Cannes Review: Michelle Williams In Kelly Reichardt’s ‘Showing Up’

Kelly Reichardt has been making minimal Americana since the early 1990s, mostly around the state of Oregon where she lives and mostly about her favored awkward squad: quiet square pegs who don’t quite fit the round holes society provides. In this ongoing quest she has found many collaborators, but none more attuned to her recessive brand of naturalism than Michelle Williams.

As a homeless woman trying to find her stolen dog in Wendy and Lucy; as part of a wagon train heading west in the counter-western Meek’s Cutoff; and as half of a married couple trying to build their dubious “dream home” in Certain Women, Williams lets her performances ripple almost imperceptibly towards us, which is very much the Reichardt way. Each character’s drama, if you could call it that, lies under the surface.

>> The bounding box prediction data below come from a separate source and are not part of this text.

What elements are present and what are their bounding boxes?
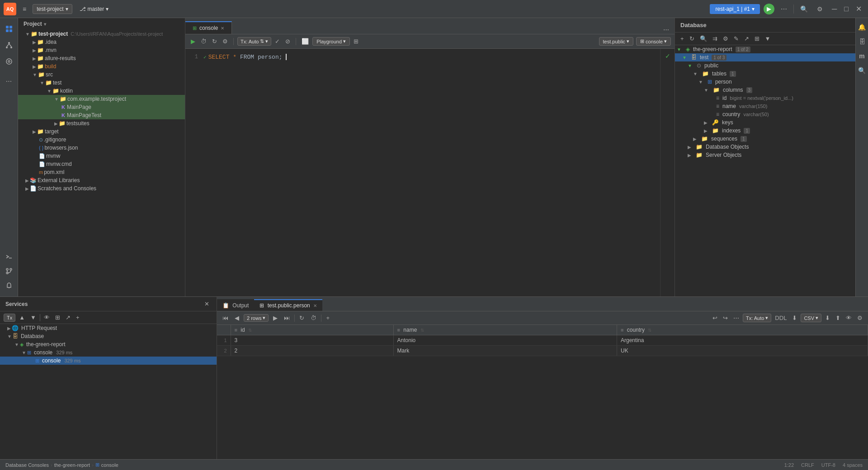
services-eye-button[interactable]: 👁 [42,313,52,322]
tree-item-testsuites[interactable]: ▶ 📁 testsuites [18,119,185,127]
services-collapse[interactable]: ✕ [203,300,211,308]
close-button[interactable]: ✕ [853,4,864,14]
results-upload-button[interactable]: ⬆ [834,314,842,322]
branch-selector[interactable]: ⎇ master ▾ [76,5,113,14]
tree-item-scratches[interactable]: ▶ 📄 Scratches and Consoles [18,184,185,193]
db-tree-item-green-report[interactable]: ▼ ◈ the-green-report 1 of 2 [675,45,855,53]
results-add-row-button[interactable]: + [324,314,331,322]
th-name[interactable]: ≡ name ⇅ [393,325,617,335]
history-button[interactable]: ⏱ [199,37,208,46]
breadcrumb-3[interactable]: console [101,462,118,468]
sidebar-icon-project[interactable] [2,22,16,36]
tree-item-idea[interactable]: ▶ 📁 .idea [18,38,185,46]
results-last-button[interactable]: ⏭ [282,314,292,322]
cell-country-2[interactable]: UK [617,346,868,356]
db-filter-button[interactable]: 🔍 [698,34,709,43]
db-tree-item-column-name[interactable]: ≡ name varchar(150) [675,102,855,110]
console-selector[interactable]: ⊞ console ▾ [636,37,671,46]
tree-item-src[interactable]: ▼ 📁 src [18,70,185,79]
services-down-button[interactable]: ▼ [28,313,38,322]
sidebar-icon-plugins[interactable] [2,54,16,69]
refresh-button[interactable]: ↻ [210,37,219,46]
tree-item-build[interactable]: ▶ 📁 build [18,62,185,70]
cell-country-1[interactable]: Argentina [617,335,868,346]
code-editor[interactable]: 1 ✓ SELECT * FROM person; [185,49,660,296]
tree-item-pom-xml[interactable]: m pom.xml [18,168,185,176]
project-selector[interactable]: test-project ▾ [33,4,72,14]
output-tab[interactable]: 📋 Output [217,299,254,311]
minimize-button[interactable]: ─ [829,4,840,14]
breadcrumb-1[interactable]: Database Consoles [5,462,49,468]
playground-selector[interactable]: Playground ▾ [312,37,350,46]
th-country[interactable]: ≡ country ⇅ [617,325,868,335]
sidebar-icon-more[interactable]: ··· [2,74,16,89]
breadcrumb-2[interactable]: the-green-report [54,462,90,468]
settings-button[interactable]: ⚙ [814,5,826,14]
services-item-console-selected[interactable]: ⊞ console 329 ms [0,357,217,365]
sidebar-icon-git[interactable] [2,264,16,278]
services-item-console-group[interactable]: ▼ ⊞ console 329 ms [0,348,217,357]
db-tree-item-db-objects[interactable]: ▶ 📁 Database Objects [675,143,855,151]
services-export-button[interactable]: ↗ [64,313,72,322]
services-item-green-report[interactable]: ▼ ◈ the-green-report [0,340,217,348]
right-icon-db[interactable]: 🗄 [857,36,868,47]
more-options-button[interactable]: ⋯ [778,5,790,14]
db-tree-item-keys[interactable]: ▶ 🔑 keys [675,118,855,127]
services-filter-button[interactable]: ⊞ [53,313,62,322]
tab-overflow-button[interactable]: ⋯ [661,25,671,34]
results-next-button[interactable]: ▶ [271,314,279,322]
tab-close-icon[interactable]: ✕ [221,26,224,31]
db-add-button[interactable]: + [679,34,686,43]
rollback-button[interactable]: ⊘ [283,37,292,46]
tree-item-mvnw[interactable]: 📄 mvnw [18,152,185,160]
db-edit-button[interactable]: ✎ [732,34,741,43]
cell-id-2[interactable]: 2 [231,346,393,356]
grid-button[interactable]: ⊞ [352,37,360,46]
db-tree-item-columns[interactable]: ▼ 📁 columns 3 [675,86,855,94]
tree-item-browsers-json[interactable]: { } browsers.json [18,144,185,152]
menu-button[interactable]: ≡ [20,5,29,14]
results-clock-button[interactable]: ⏱ [309,314,318,322]
tree-item-mainpagetest[interactable]: K MainPageTest [18,111,185,119]
ddl-button[interactable]: DDL [773,314,788,322]
db-tree-item-person[interactable]: ▼ ⊞ person [675,78,855,86]
results-tx-selector[interactable]: Tx: Auto ▾ [743,314,771,322]
db-collapse-button[interactable]: ⇉ [711,34,719,43]
tx-selector[interactable]: Tx: Auto ⇅ ▾ [237,37,271,46]
results-download-button[interactable]: ⬇ [823,314,832,322]
csv-selector[interactable]: CSV ▾ [801,314,821,322]
cell-id-1[interactable]: 3 [231,335,393,346]
tree-item-mvn[interactable]: ▶ 📁 .mvn [18,46,185,54]
db-tree-item-server-objects[interactable]: ▶ 📁 Server Objects [675,151,855,159]
db-tree-item-public[interactable]: ▼ ⊙ public [675,61,855,70]
export-button[interactable]: ⬜ [300,37,311,46]
tree-item-mainpage[interactable]: K MainPage [18,103,185,111]
table-result-close[interactable]: ✕ [313,303,317,308]
db-grid-button[interactable]: ⊞ [753,34,761,43]
settings-query-button[interactable]: ⚙ [221,37,230,46]
results-redo-button[interactable]: ↪ [721,314,730,322]
commit-button[interactable]: ✓ [273,37,282,46]
results-refresh-button[interactable]: ↻ [297,314,306,322]
tree-item-kotlin[interactable]: ▼ 📁 kotlin [18,87,185,95]
db-tree-item-column-country[interactable]: ≡ country varchar(50) [675,110,855,118]
tree-item-mvnw-cmd[interactable]: 📄 mvnw.cmd [18,160,185,168]
rows-selector[interactable]: 2 rows ▾ [244,314,269,322]
search-button[interactable]: 🔍 [797,5,811,14]
maximize-button[interactable]: □ [841,4,851,14]
table-result-tab[interactable]: ⊞ test.public.person ✕ [254,299,322,311]
db-tree-item-indexes[interactable]: ▶ 📁 indexes 1 [675,127,855,135]
right-icon-m[interactable]: m [857,51,868,61]
db-move-button[interactable]: ↗ [742,34,751,43]
results-more-button[interactable]: ⋯ [731,314,741,322]
db-tree-item-tables[interactable]: ▼ 📁 tables 1 [675,70,855,78]
run-query-button[interactable]: ▶ [189,37,197,46]
sidebar-icon-notifications[interactable] [2,278,16,293]
db-refresh-button[interactable]: ↻ [688,34,696,43]
th-id[interactable]: ≡ id ⇅ [231,325,393,335]
services-add-button[interactable]: + [74,313,81,322]
db-filter2-button[interactable]: ▼ [763,34,773,43]
db-tree-item-sequences[interactable]: ▶ 📁 sequences 1 [675,135,855,143]
db-settings-button[interactable]: ⚙ [721,34,730,43]
tree-item-test[interactable]: ▼ 📁 test [18,79,185,87]
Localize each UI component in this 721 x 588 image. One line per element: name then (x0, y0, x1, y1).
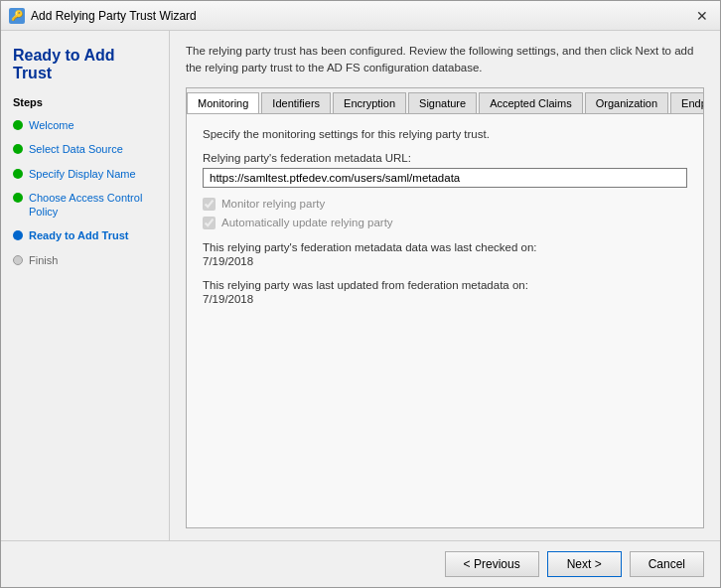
title-bar: 🔑 Add Relying Party Trust Wizard ✕ (1, 1, 720, 31)
sidebar-item-choose-access-control: Choose Access Control Policy (13, 189, 157, 221)
tab-signature[interactable]: Signature (408, 92, 477, 113)
auto-update-checkbox-label: Automatically update relying party (221, 217, 393, 228)
last-updated-date: 7/19/2018 (203, 293, 687, 305)
sidebar-item-specify-display-name: Specify Display Name (13, 165, 157, 183)
tab-panel: Monitoring Identifiers Encryption Signat… (186, 87, 704, 529)
step-label-choose-access-control: Choose Access Control Policy (29, 191, 157, 220)
tab-identifiers[interactable]: Identifiers (261, 92, 331, 113)
tab-encryption[interactable]: Encryption (333, 92, 406, 113)
last-checked-label: This relying party's federation metadata… (203, 241, 687, 253)
last-updated-label: This relying party was last updated from… (203, 279, 687, 291)
tab-bar: Monitoring Identifiers Encryption Signat… (187, 88, 703, 114)
tab-accepted-claims[interactable]: Accepted Claims (479, 92, 583, 113)
monitor-checkbox-row: Monitor relying party (203, 198, 687, 211)
url-input[interactable] (203, 168, 687, 188)
tab-monitoring[interactable]: Monitoring (187, 92, 259, 114)
monitor-checkbox[interactable] (203, 198, 216, 211)
tab-organization[interactable]: Organization (585, 92, 668, 113)
step-label-welcome: Welcome (29, 118, 74, 132)
close-button[interactable]: ✕ (692, 6, 712, 26)
sidebar-item-select-data-source: Select Data Source (13, 140, 157, 158)
step-label-select-data-source: Select Data Source (29, 142, 123, 156)
sidebar-item-welcome: Welcome (13, 116, 157, 134)
content-area: Ready to Add Trust Steps Welcome Select … (1, 31, 720, 540)
button-bar: < Previous Next > Cancel (1, 540, 720, 587)
step-dot-choose-access-control (13, 193, 23, 203)
last-checked-date: 7/19/2018 (203, 255, 687, 267)
step-label-specify-display-name: Specify Display Name (29, 167, 136, 181)
step-dot-finish (13, 255, 23, 265)
steps-heading: Steps (13, 96, 157, 108)
step-dot-select-data-source (13, 144, 23, 154)
monitoring-tab-content: Specify the monitoring settings for this… (187, 114, 703, 528)
cancel-button[interactable]: Cancel (630, 551, 704, 577)
previous-button[interactable]: < Previous (445, 551, 539, 577)
tab-endpoints[interactable]: Endpoints (670, 92, 703, 113)
monitor-checkbox-label: Monitor relying party (221, 198, 325, 210)
page-title: Ready to Add Trust (13, 47, 157, 82)
sidebar-item-ready-to-add: Ready to Add Trust (13, 226, 157, 244)
step-dot-welcome (13, 120, 23, 130)
auto-update-checkbox[interactable] (203, 217, 216, 229)
step-dot-specify-display-name (13, 169, 23, 179)
info-section: This relying party's federation metadata… (203, 241, 687, 305)
step-label-ready-to-add: Ready to Add Trust (29, 228, 128, 242)
sidebar: Ready to Add Trust Steps Welcome Select … (1, 31, 170, 540)
main-area: The relying party trust has been configu… (170, 31, 720, 540)
auto-update-checkbox-row: Automatically update relying party (203, 217, 687, 229)
next-button[interactable]: Next > (547, 551, 622, 577)
window-icon: 🔑 (9, 8, 25, 24)
url-field-label: Relying party's federation metadata URL: (203, 152, 687, 164)
wizard-window: 🔑 Add Relying Party Trust Wizard ✕ Ready… (0, 0, 721, 588)
description-text: The relying party trust has been configu… (186, 43, 704, 77)
step-dot-ready-to-add (13, 230, 23, 240)
step-label-finish: Finish (29, 253, 58, 267)
monitoring-description: Specify the monitoring settings for this… (203, 128, 687, 140)
sidebar-item-finish: Finish (13, 251, 157, 269)
window-title: Add Relying Party Trust Wizard (31, 9, 692, 23)
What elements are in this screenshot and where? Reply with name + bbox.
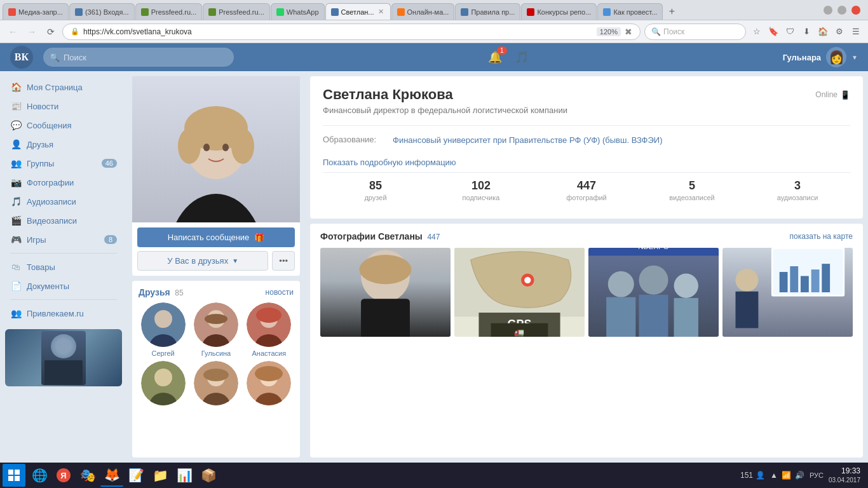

In Reichardt’s latest, Showing Up, running in competition at the Cannes Film Festival, Williams plays Lizzy, a middle-aged ceramic artist who makes rent by working in the office at an arts and crafts school. Her daily life is a tangle of uneasily blurred boundaries. Her father is a potter, now retired, whose reputation precedes her; her mother manages the office where she works, which can make staff relations prickly; her brother is a conspiracy theorist her mother expects her to concede is the genius in the family, but who is more or less under her care. She keeps her housing costs down by renting a flat in a duplex owned by another artist, Joelle, who lives next door and is both landlady, colleague and ostensible pal.

It’s another thorny combination, especially since Lizzy’s hot-water service has packed up and Joelle is signally failing to get it fixed. “I told you: you can shower at my place!” says extroverted Joelle, but Lizzy would probably rather wash in a bowl for the rest of her life than waltz into Joelle’s bathroom in a towel. She puts up with it, of course, because making art is her priority.

She has an exhibition within the week that could be noticed – could change her life – and a squadron of pottery figurines to get glazed and fired. The job gives her time to get her real work done, while Joelle’s garage provides space. It is easy to spot a parallel with Reichardt’s own career, making the shoestring films that have established her as a major American filmmaker while earning her living teaching college students. It’s all about showing up, on all fronts.

It is possible to watch Williams as Lizzy clomping round her apartment in her socks and frumpy skirts and think she is doing next to nothing, at least in terms of performance. Reichardt’s characters register emotional shifts almost barometrically, as changes in air pressure. Lizzy is not a talker. When someone else at the arts center tries to draw her out at lunch, she doesn’t quite tell her to back off, but she curls her body around the sandwich she’s eating as if to ward her away.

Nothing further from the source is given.